Naturally, in an effort this ambitious, involving so many men with differing ideas and ideals, the end result was flawed.  Native Americans were ruthlessly killed or shunted aside.  Slavery remained the original sin of the young republic, a stain partially erased by the Civil War but one whose legacy still dims the brightness of America’s lamp of liberty.

Today the USA remains decidedly imperfect.  That is why we must continue to strive to form a more perfect union, one which protects the rights of the weak against the depredations of the strong.  In this sense the revolution is never over.

As we reflect on the meaning of July 4th, our day of independence, we should recognize that independence is not a day simply to be celebrated.  Rather, it is a legacy that others have fought and died for, one we must continue to earn — and one we must continue to cherish and protect.

Just as the founders of this country fought against the tyrants of the 18th century, we must be on guard against the tyrants of the 21st century.  They may not be kings named George sending their mercenaries to quarter among and fight against us.  Today’s tyrants–today’s power-seekers and liberty-limiters–may even claim to be super-patriots who are protecting us from harm, even as they work to limit our rights while feasting on the plenty that still defines America.

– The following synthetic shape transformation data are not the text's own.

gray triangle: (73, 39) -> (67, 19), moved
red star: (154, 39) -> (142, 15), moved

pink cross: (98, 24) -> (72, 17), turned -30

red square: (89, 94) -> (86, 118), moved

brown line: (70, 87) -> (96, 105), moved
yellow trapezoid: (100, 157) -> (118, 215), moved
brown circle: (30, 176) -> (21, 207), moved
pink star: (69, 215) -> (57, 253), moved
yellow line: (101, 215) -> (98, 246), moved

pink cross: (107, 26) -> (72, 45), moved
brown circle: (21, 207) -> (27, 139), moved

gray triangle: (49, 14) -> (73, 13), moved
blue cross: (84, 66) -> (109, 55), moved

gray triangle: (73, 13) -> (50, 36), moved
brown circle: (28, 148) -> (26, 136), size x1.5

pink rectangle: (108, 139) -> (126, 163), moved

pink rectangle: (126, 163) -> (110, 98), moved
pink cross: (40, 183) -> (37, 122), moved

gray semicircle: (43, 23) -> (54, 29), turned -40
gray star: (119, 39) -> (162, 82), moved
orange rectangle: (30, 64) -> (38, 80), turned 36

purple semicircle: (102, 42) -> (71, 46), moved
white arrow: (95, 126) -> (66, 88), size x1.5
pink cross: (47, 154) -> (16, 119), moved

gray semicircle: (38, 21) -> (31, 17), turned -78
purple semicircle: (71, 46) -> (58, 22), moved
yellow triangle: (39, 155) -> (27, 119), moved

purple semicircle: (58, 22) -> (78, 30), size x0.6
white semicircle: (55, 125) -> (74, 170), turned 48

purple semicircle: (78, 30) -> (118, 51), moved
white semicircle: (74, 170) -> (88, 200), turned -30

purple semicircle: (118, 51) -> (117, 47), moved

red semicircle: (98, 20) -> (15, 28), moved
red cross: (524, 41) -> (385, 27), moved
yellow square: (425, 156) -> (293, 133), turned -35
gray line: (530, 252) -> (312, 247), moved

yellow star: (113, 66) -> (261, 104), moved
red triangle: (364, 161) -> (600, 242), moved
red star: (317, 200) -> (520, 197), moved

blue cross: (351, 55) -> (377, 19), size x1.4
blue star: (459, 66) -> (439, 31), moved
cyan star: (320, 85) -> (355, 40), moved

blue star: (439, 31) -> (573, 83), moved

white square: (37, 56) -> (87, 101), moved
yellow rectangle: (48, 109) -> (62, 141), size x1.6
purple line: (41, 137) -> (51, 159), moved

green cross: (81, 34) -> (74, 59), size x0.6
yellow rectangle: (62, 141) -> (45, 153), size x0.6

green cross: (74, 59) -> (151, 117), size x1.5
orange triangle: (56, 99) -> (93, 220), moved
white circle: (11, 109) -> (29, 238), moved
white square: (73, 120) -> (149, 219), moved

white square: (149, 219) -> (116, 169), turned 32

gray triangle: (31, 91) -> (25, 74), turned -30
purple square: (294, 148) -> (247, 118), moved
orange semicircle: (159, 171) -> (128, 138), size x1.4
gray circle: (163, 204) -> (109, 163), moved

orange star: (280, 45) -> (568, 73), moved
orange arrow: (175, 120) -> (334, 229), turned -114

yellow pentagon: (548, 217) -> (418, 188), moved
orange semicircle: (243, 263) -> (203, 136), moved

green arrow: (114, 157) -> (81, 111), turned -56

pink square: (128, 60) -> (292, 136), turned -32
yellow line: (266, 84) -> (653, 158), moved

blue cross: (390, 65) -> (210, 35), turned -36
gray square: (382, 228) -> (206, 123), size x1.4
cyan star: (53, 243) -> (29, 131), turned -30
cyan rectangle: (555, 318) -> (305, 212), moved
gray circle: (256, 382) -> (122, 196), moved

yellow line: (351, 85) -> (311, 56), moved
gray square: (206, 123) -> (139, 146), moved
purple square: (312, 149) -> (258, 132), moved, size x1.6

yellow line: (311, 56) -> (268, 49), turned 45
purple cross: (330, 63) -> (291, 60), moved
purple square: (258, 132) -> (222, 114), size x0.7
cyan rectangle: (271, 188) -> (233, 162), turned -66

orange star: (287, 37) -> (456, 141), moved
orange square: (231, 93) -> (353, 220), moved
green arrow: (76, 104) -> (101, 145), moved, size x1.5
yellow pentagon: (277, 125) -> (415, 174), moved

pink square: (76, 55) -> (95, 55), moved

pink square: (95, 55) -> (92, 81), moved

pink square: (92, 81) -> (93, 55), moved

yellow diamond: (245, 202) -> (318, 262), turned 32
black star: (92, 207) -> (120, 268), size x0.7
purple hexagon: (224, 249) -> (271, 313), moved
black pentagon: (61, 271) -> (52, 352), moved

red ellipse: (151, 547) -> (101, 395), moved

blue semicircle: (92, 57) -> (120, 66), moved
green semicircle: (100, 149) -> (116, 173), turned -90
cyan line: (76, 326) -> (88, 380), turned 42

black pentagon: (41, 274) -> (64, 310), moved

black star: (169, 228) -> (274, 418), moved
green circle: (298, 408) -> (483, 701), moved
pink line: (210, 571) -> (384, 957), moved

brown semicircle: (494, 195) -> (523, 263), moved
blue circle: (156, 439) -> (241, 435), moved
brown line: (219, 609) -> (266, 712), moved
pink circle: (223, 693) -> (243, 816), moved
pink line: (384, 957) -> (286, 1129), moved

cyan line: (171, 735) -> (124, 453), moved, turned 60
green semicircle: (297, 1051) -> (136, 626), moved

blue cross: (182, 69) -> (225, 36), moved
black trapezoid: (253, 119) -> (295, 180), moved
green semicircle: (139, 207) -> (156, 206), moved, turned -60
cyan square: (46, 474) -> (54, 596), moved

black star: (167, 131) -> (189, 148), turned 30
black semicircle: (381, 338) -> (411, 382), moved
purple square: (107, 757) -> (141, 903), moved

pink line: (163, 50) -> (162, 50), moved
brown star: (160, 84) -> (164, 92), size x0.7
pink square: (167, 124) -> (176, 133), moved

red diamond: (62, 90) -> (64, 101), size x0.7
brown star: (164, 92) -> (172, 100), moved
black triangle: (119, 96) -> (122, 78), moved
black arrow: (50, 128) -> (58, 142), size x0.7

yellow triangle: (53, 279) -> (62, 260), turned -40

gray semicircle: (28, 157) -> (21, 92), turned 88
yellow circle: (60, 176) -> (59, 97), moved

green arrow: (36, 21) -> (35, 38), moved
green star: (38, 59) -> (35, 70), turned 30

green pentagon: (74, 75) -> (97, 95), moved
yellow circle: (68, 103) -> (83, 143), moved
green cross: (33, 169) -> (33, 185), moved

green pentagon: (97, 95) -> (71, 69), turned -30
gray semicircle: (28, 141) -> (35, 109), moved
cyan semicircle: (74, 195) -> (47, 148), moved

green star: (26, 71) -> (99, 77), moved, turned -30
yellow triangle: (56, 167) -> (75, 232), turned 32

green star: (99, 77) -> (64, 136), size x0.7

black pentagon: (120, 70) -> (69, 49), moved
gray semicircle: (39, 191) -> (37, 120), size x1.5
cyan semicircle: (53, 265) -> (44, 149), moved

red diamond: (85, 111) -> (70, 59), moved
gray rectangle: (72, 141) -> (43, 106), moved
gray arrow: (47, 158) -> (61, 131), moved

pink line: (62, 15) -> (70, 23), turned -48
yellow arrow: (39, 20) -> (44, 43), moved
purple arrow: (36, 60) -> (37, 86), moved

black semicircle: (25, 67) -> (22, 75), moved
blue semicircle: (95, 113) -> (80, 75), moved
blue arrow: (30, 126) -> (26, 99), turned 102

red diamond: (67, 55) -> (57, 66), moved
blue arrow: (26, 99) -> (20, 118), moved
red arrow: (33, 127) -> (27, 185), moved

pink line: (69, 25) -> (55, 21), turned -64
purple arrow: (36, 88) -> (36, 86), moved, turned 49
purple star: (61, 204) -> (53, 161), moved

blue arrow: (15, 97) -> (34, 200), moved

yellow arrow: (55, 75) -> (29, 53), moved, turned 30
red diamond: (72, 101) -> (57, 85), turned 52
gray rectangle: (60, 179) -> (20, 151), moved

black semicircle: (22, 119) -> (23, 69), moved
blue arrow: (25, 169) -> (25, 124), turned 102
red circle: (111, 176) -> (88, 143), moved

But we know better.  We know what is best about America.  And on July 4th, we celebrate it.

America’s thirst for freedom — may it never be quenched.  May it always endure.

W.J. Astore

Asymmetrical Warfare: Its Real Meaning

Don't worry, it's just a game, and we have the best toys
Don’t worry, it’s just a game, and we have the best toys

When U.S. military theorists talk about asymmetrical warfare, they nearly always mean that the enemy has a diabolical advantage against us (They use human shields!  They have no qualms about endangering women and children!).  Rarely do these theorists recognize our own asymmetries, the enormous advantages they convey, and the seemingly irresistible temptation to use those advantages to smite our enemies, real or imagined.

Our enormous military capability and virtual invulnerability to direct attack combine to actuate “proactive” and “kinetic” aggressiveness whose means are entirely out of proportion to the ends.  We “shock and awe” because we can, and because the targets on the receiving end of American firepower have little recourse and no ability to reply in kind.

How likely would it be that we’d meddle in Afghanistan or Iraq or Libya or Syria if these countries could strike with equal fury against the U.S.?

As the U.S. military responds with “urgent fury” in the name of “enduring freedom,” ordinary Americans are reduced to spectators at a bloodless video game, watching on American TV stock footage of missiles being launched, jet aircraft taking off, etc.  We’re supposed to gaze, with pride, at our arsenal in action, and applaud when U.S. missiles, at a cost of $50 million plus, slam into their targets.  It’s all bloodless (to us), just explosions from a distance blossoming on our TV screens in our living rooms.

So, when we talk of asymmetrical war, let’s remember our own asymmetries: the asymmetry of enormous American firepower, and the asymmetry of seeing war as a bloodless video game even as various enemies (or innocents) get vaporized by remotely-launched American missiles.

Our government has worked tirelessly to insulate the American people from the true costs of making war, which makes it far more likely that our war on terror, in one form or another, will continue indefinitely.

Let us recall, once again, the words of James Madison: No nation can preserve its freedom in the midst of continual warfare.